*EXERCISE PROMPT*. Starting at the line with "(Via BulletinBoardForum)" and ending at the line with "Search for anything...", print exactly the lines of the entries below. Pictures do not belong in the copy.

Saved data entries
++++

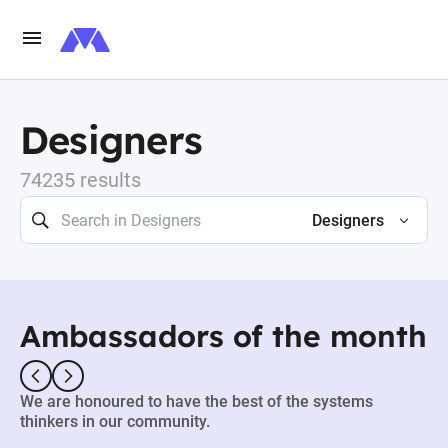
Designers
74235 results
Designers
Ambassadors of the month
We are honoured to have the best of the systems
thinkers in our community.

++++

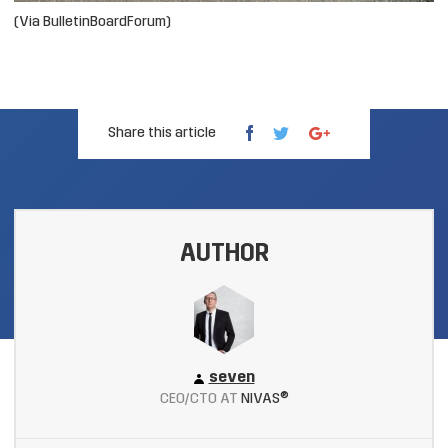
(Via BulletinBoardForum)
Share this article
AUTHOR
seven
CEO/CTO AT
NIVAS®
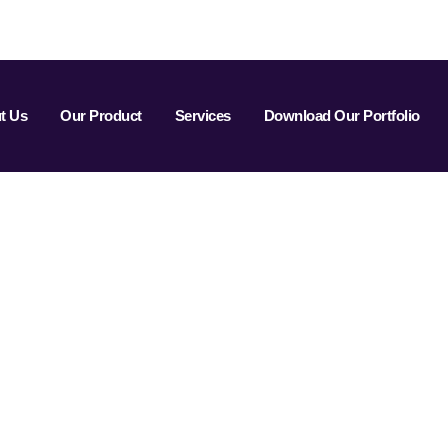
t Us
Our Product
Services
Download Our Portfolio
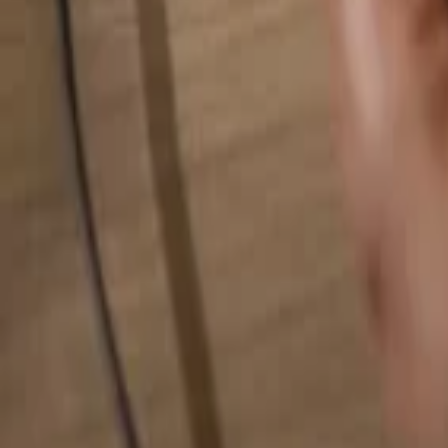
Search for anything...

++++

*REPLY*.
(Via BulletinBoardForum)
Share this article
AUTHOR
seven
CEO/CTO AT
NIVAS®
t Us
Our Product
Services
Download Our Portfolio
Search for anything...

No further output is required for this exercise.